Private institutional investors are poised to play a greater role in Egypt’s embattled education sector in the coming years, according to Mohamed El Kalla, CEO of Cairo for Investment and Real Estate Development (CIRA), one of Egypt’s first education investment companies.

“There is a high need for the private sector to offer solutions that could cover the huge number of students that get enrolled in schools as well as those who graduate every year,” Kalla told Zawya. “The government’s budget cannot cover that.”

For decades, Egypt’s private schools have been owned and operated by families or individuals.

However, in recent years, private education has attracted a handful of institutional vehicles bringing together large local corporations as well as banks.

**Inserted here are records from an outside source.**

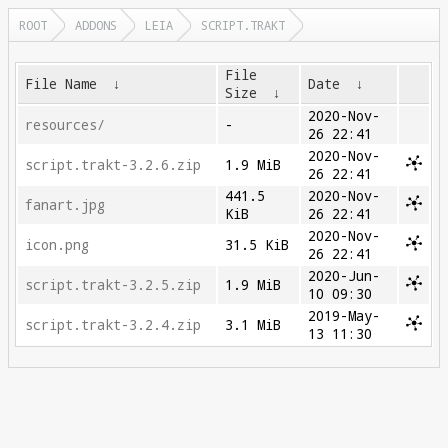
ROOT
ADDONS
LEIA
SCRIPT.TRAKT
File
File Name
↓
Date
↓
Size
↓
2020-Nov-
resources/
-
26 22:41
2020-Nov-
script.trakt-3.2.6.zip
1.9 MiB
26 22:41
441.5
2020-Nov-
fanart.jpg
KiB
26 22:41
2020-Nov-
icon.png
31.5 KiB
26 22:41
2020-Jun-
script.trakt-3.2.5.zip
1.9 MiB
10 09:30
2019-May-
script.trakt-3.2.4.zip
3.1 MiB
13 11:30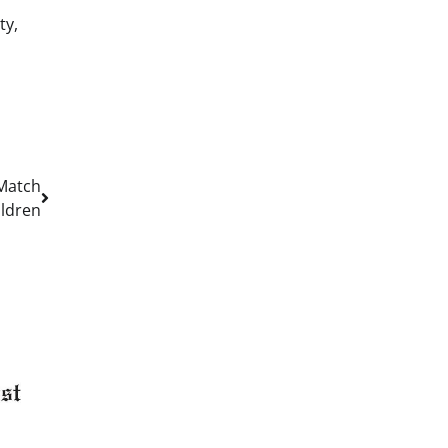
ty,
 Match
ildren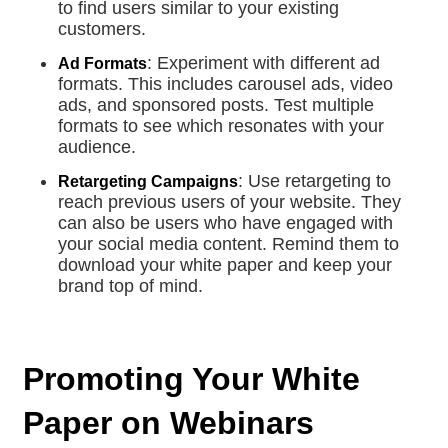
to find users similar to your existing
customers.
: Experiment with different ad
Ad Formats
formats. This includes carousel ads, video
ads, and sponsored posts. Test multiple
formats to see which resonates with your
audience.
: Use retargeting to
Retargeting Campaigns
reach previous users of your website. They
can also be users who have engaged with
your social media content. Remind them to
download your white paper and keep your
brand top of mind.
Promoting Your White
Paper on Webinars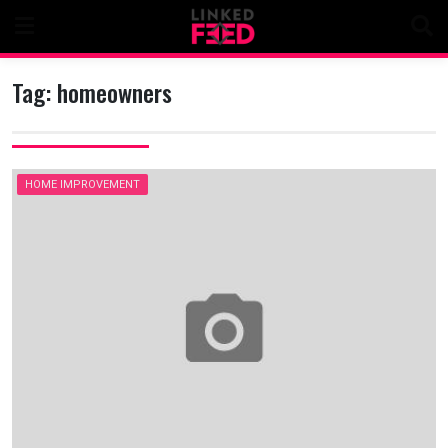
Skip
to
content
Tag:
homeowners
HOME IMPROVEMENT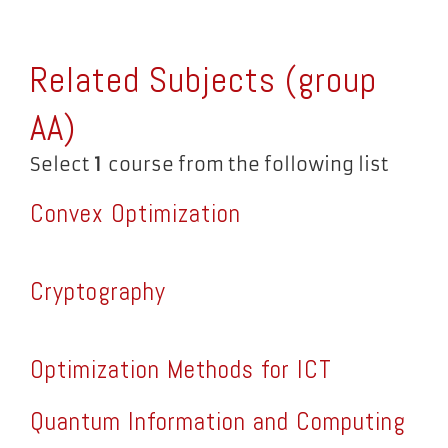
Related Subjects (group
AA
)
Select
1
course from the following list
Convex Optimization
Cryptography
Optimization Methods for ICT
Quantum Information and Computing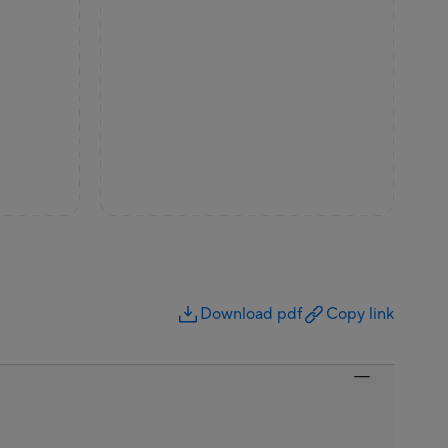
Download pdf
Copy link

“It is true that some family-owned chains of schools have succeeded in Egypt, but [what] about the scale? Egypt is about scale. Boutique family services cannot solve Egypt’s problems,” he added.

CIRA was founded in 1993 to serve as an integrated provider of private educational services. Today, the company owns and operates 21 schools and with 45,000 students in total.

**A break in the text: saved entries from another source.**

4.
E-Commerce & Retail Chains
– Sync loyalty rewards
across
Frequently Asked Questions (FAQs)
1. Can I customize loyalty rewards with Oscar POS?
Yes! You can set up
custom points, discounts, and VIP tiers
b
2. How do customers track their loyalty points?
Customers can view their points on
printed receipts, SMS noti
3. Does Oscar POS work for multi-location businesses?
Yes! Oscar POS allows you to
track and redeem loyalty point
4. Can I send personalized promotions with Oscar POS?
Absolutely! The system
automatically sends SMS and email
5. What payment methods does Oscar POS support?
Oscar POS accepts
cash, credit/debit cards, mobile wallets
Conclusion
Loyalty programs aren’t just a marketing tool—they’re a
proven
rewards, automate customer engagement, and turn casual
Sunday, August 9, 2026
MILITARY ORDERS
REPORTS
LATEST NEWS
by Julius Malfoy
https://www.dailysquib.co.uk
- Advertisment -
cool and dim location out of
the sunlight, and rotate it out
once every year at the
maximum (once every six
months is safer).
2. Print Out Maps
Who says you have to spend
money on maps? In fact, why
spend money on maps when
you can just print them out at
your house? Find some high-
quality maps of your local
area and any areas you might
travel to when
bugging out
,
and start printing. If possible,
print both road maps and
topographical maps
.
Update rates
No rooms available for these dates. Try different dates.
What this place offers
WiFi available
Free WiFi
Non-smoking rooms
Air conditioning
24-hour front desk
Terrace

“The awakening of this sector could be traced to the day CIRA became listed on the Egyptian stock market,” he said. “CIRA came as a cold shower for this industry.”

According to Canada-based investment management company Colliers International, Egypt’s private sector K-12 student growth has almost doubled in the last five years at a CAGR rate of 6.3 percent, compared to 3.6 percent in the public sector. The number of enrolled K-12 students is expected to reach 34 million in 2030, creating a demand for an additional 11 million seats. The private sector is expected to provide at least two million of those needed seats.

A MIDDLE-CLASS-FOCUSED STRATEGY

Unlike many investors, CIRA targets middle-income Egyptians who seek high-quality education for their children, away from overcrowded and dilapidated public schools. CIRA doesn’t try to cater to deep-pocketed parents who eye the highly expensive so-called “international schools.”

“My top priority is affordable education and good quality,” he said. “Four or five of our 21 schools are highly expensive; however, the average annual tuition fees at most of our schools is $1,000.”

In 2018, CIRA became listed on the Egyptian Exchange (EGX) at a value of EGP 1.244 billion. Since then, according to Kalla, the company’s value continued to climb until it reached EGP 7 billion. In July, the company announced that it had earned EGP 1.3 billion in revenues from September 2020 to May 2021, marking 28 percent y-o-y growth. 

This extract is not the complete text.